Two hundred and twenty tales from medieval Japan--tales that welcome us into a fabulous faraway world populated by saints, scoundrels, ghosts, magical healers, and a vast assortment of deities and... This description may be from another edition of this product.

Customer Reviews

4 ratings

A collection of 220 folk tales from old Japan

"Japanese Tales" is probably the best collection of Japanese folk tales available. Every conceivable piece of folk lore is packed in this book, categorized and deftly translated into English. A host of monsters, ghosts, demons and heroes are packed in tightly, their stories waiting to be discovered.Of course, with 220 stories in one volume, some of the stories are very short indeed, lasting a half-page at best. Many are just the right size for a child's bedtime story. Some of the stories are longer, but I don't think any of them run over 2 or 3 pages.
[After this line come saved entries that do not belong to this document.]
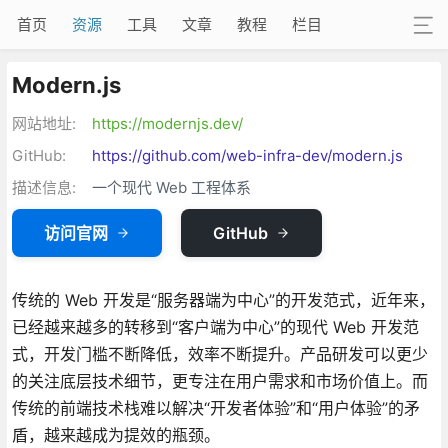
首页
资源
工具
文章
教程
栏目
Modern.js
网站地址:
https://modernjs.dev/
GitHub:
https://github.com/web-infra-dev/modern.js
描述信息:
一个现代 Web 工程体系
访问官网
GitHub
传统的 Web 开发是“服务器端为中心”的开发范式，近年来，
已经越来越多的转移到“客户端为中心”的现代 Web 开发范
式，开发门槛不断降低，效率不断提升。产品研发可以更少
的关注底层技术细节，更专注在用户需求和市场价值上。而
传统的前端技术栈难以解决“开发者体验”和“用户体验”的矛
盾，越来越成为提效的瓶颈。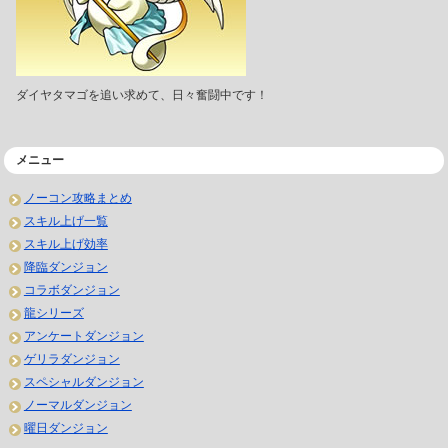
ダイヤタマゴを追い求めて、日々奮闘中です！
メニュー
ノーコン攻略まとめ
スキル上げ一覧
スキル上げ効率
降臨ダンジョン
コラボダンジョン
龍シリーズ
アンケートダンジョン
ゲリラダンジョン
スペシャルダンジョン
ノーマルダンジョン
曜日ダンジョン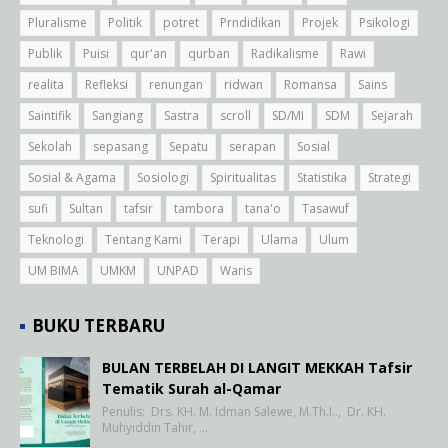
Pluralisme
Politik
potret
Prndidikan
Projek
Psikologi
Publik
Puisi
qur'an
qurban
Radikalisme
Rawi
realita
Refleksi
renungan
ridwan
Romansa
Sains
Saintifik
Sangiang
Sastra
scroll
SD/MI
SDM
Sejarah
Sekolah
sepasang
Sepatu
serapan
Sosial
Sosial & Agama
Sosiologi
Spiritualitas
Statistika
Strategi
sufi
Sultan
tafsir
tambora
tana'o
Tasawuf
Teknologi
Tentang Kami
Terapi
Ulama
Ulum
UM BIMA
UMKM
UNPAD
Waris
BUKU TERBARU
BULAN TERBELAH DI LANGIT MEKKAH Tafsir
Tematik Surah al-Qamar
Penulis: Drs. KH. M. Idman Salewe, M.Th.I.., Dr. KH.
Muhyiddin Tahir, …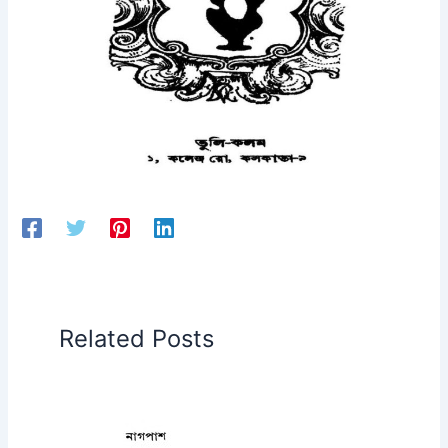
Related Posts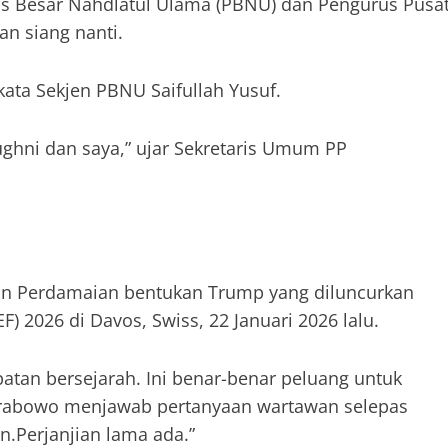
s Besar Nahdlatul Ulama (PBNU) dan Pengurus Pusa
n siang nanti.
kata Sekjen PBNU Saifullah Yusuf.
ghni dan saya,” ujar Sekretaris Umum PP
wan Perdamaian bentukan Trump yang diluncurkan
 2026 di Davos, Swiss, 22 Januari 2026 lalu.
patan bersejarah. Ini benar-benar peluang untuk
Prabowo menjawab pertanyaan wartawan selepas
.Perjanjian lama ada.”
Some stories have a moral, or tell a cautionary tale, while many are merely there to entertain, frighten or amuse.As interesting as the book itself is the author's introduction, a 35 page quick course on Japanese folklore and mythology. In it, he outlines some fundamental themes as well as showing the logic behind his categorizing of the stories.An excellent book, belong on the shelf of anyone with an interest in Japanese folklore.

Tyler is one of the best

Royall Tyler is one of the best, if not _the_ best translator working to translate classic works of Japanese literature into English. This collection of short tales provides a wide sampling of many stories told and retold in Japan for many centuries, and range from the humorous to the romantic to the bizarre. Some are very short while others are much longer. Each of the originals had a simple style derived from the oral traditions that preserved them. Some of them constitute the oldest folk tales ever written down, dating to collections made by gentlemen scholars of the 12th century who wrote down tales they heard for their own entertainment. But the collection pulls in tales from many different eras of Japanese history and many different aspects of Japanese culture, providing a truly diverse and entertaining set of stories for the reader who wishes either to enjoy a good tale, or for the serious student of Japan who wants to understand the culture more deeply.Royall Tyler also made the definition translation of _The Tale of Genji_, the 11th century classic novel that is the crown jewel of Japanese traditional literature and one of the world's great novels. _Genji_, running approximately one thousand pages in English translation, written in the elegant language of the Imperial Court, is the very opposite of these short, vernacular folktales and stories. That Tyler can do justice to both sorts of work is a rare and admirable quality in a translator. Serious students of classical Japan will find that the tales included in _Japanese Tales_ that date to the same era as _Genji_ offer a valuable alternate perspective to life and society during this time period. Any library that carries _The Tale of Genji_ on its shelves ought to carry _Japanese Tales_. The two works serve as bookends to the opposite ends of the Japanese traditional literary spectrum.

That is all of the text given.